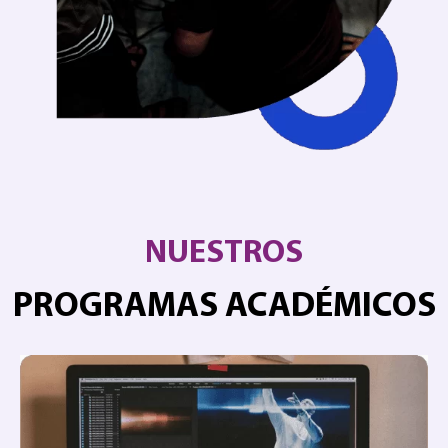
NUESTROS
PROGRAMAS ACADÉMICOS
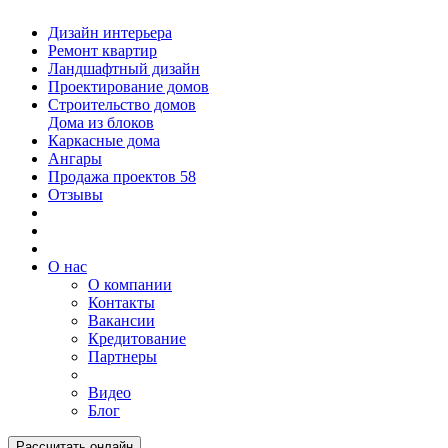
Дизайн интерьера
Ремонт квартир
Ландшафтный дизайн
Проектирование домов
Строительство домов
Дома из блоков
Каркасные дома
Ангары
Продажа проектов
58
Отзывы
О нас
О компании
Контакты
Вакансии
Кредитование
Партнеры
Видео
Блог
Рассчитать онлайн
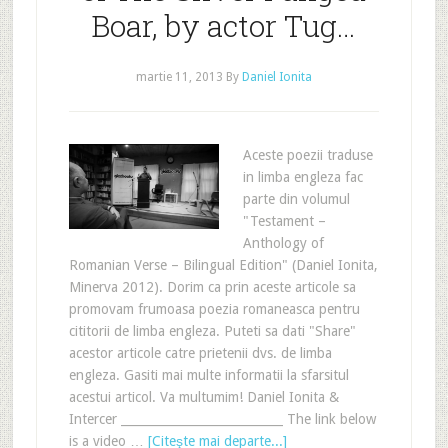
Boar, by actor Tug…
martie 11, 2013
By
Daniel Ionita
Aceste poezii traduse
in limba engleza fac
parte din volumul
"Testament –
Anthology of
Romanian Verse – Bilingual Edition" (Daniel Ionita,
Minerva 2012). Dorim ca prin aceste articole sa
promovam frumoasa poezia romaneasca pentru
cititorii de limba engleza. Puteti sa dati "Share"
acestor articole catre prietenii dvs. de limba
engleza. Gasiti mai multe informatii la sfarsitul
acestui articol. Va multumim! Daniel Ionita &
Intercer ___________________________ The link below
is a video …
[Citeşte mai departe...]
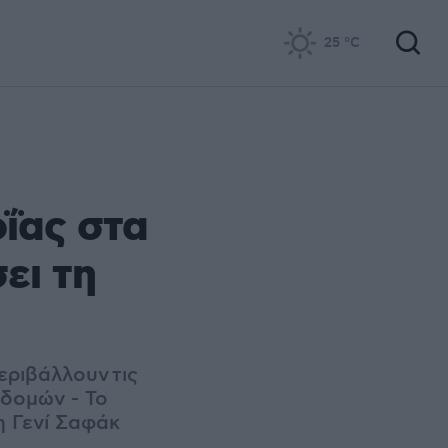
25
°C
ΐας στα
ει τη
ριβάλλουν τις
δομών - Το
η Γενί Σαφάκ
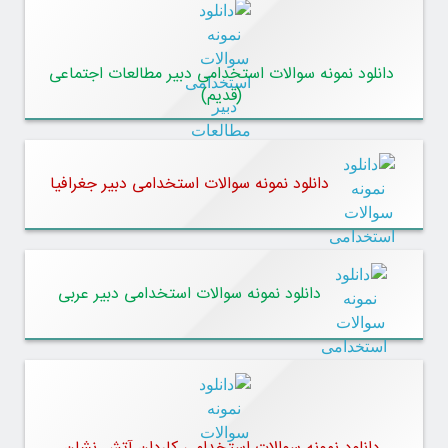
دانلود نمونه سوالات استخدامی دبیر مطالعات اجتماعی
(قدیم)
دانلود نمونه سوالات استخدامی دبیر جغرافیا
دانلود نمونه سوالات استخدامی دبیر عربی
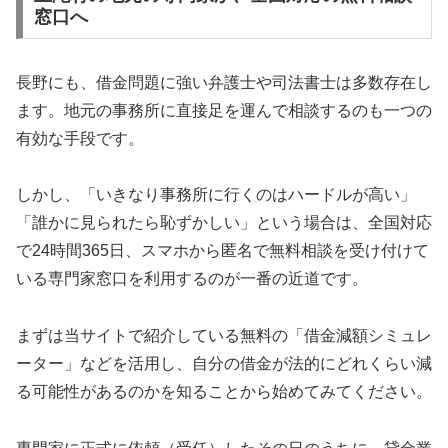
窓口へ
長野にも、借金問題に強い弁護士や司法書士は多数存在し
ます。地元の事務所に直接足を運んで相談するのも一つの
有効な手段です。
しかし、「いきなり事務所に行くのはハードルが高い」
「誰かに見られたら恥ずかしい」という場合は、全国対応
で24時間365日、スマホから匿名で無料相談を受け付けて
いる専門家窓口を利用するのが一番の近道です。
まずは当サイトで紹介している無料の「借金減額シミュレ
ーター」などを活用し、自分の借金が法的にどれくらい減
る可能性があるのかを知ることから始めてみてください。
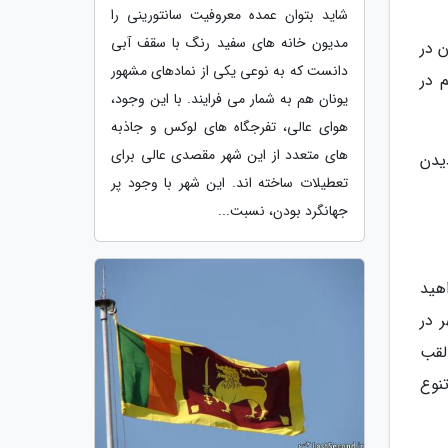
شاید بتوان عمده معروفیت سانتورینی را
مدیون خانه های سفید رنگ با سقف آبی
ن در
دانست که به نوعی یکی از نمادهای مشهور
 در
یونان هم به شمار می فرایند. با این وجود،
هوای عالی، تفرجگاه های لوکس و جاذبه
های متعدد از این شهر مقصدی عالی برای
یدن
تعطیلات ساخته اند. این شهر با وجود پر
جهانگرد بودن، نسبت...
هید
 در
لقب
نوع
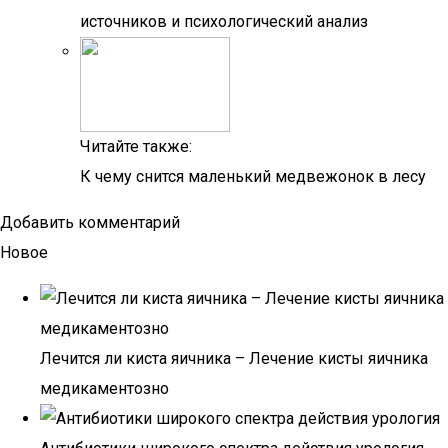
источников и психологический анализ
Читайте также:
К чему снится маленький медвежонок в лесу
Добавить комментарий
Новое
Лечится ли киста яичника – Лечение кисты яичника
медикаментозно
---
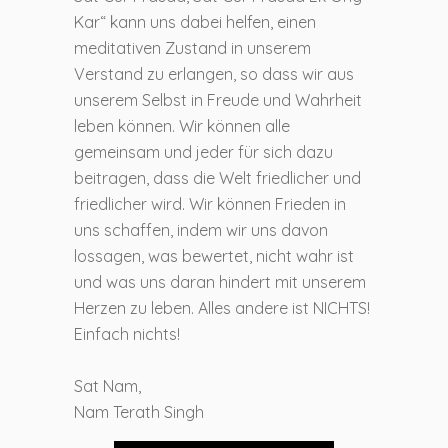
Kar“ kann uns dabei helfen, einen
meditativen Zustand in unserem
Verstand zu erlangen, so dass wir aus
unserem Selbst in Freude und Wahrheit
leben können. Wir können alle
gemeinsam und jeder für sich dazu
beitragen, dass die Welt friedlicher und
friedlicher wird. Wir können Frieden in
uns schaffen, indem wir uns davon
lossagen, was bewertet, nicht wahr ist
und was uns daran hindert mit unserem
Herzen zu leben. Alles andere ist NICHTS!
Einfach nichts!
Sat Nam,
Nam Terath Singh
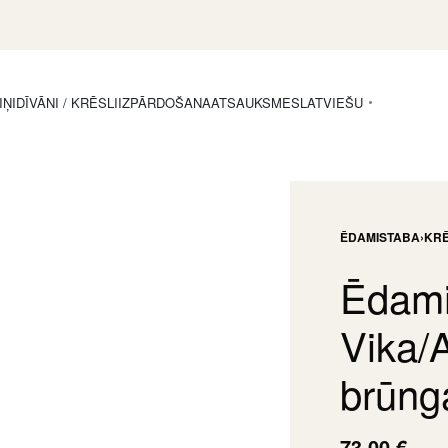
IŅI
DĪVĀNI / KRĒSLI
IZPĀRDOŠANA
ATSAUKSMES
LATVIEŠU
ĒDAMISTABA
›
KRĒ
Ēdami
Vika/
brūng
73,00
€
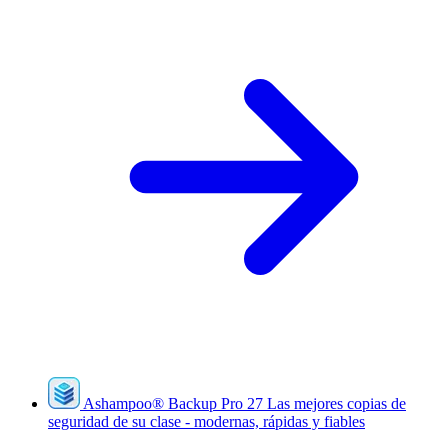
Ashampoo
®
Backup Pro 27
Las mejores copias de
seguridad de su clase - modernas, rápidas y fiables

▶ **YOUR OBJECTIVE**: An exact copy of the lines above from the one with "PROGRAMAS ACADÉMICOS" up to and including the one with "ーター」などを活用し、自分の借金が法的にどれくらい減" is required; reproduce only those lines, omitting all pictures.

▶ **TASK OUTPUT**:
PROGRAMAS ACADÉMICOS
Дизайн интерьера
Ремонт квартир
Ландшафтный дизайн
Проектирование домов
Строительство домов
Дома из блоков
Каркасные дома
Ангары
Продажа проектов
58
Отзывы
О нас
О компании
Контакты
Вакансии
Кредитование
Партнеры
Видео
Блог
Рассчитать онлайн
Boar, by actor Tug…
martie 11, 2013
By
Daniel Ionita
Aceste poezii traduse
in limba engleza fac
parte din volumul
"Testament –
Anthology of
Romanian Verse – Bilingual Edition" (Daniel Ionita,
Minerva 2012). Dorim ca prin aceste articole sa
promovam frumoasa poezia romaneasca pentru
cititorii de limba engleza. Puteti sa dati "Share"
acestor articole catre prietenii dvs. de limba
engleza. Gasiti mai multe informatii la sfarsitul
acestui articol. Va multumim! Daniel Ionita &
Intercer ___________________________ The link below
is a video …
[Citeşte mai departe...]
25
°C
ΐας στα
ει τη
ριβάλλουν τις
δομών - Το
η Γενί Σαφάκ
دانلود نمونه سوالات استخدامی دبیر مطالعات اجتماعی
(قدیم)
دانلود نمونه سوالات استخدامی دبیر جغرافیا
دانلود نمونه سوالات استخدامی دبیر عربی
窓口へ
長野にも、借金問題に強い弁護士や司法書士は多数存在し
ます。地元の事務所に直接足を運んで相談するのも一つの
有効な手段です。
しかし、「いきなり事務所に行くのはハードルが高い」
「誰かに見られたら恥ずかしい」という場合は、全国対応
で24時間365日、スマホから匿名で無料相談を受け付けて
いる専門家窓口を利用するのが一番の近道です。
まずは当サイトで紹介している無料の「借金減額シミュレ
ーター」などを活用し、自分の借金が法的にどれくらい減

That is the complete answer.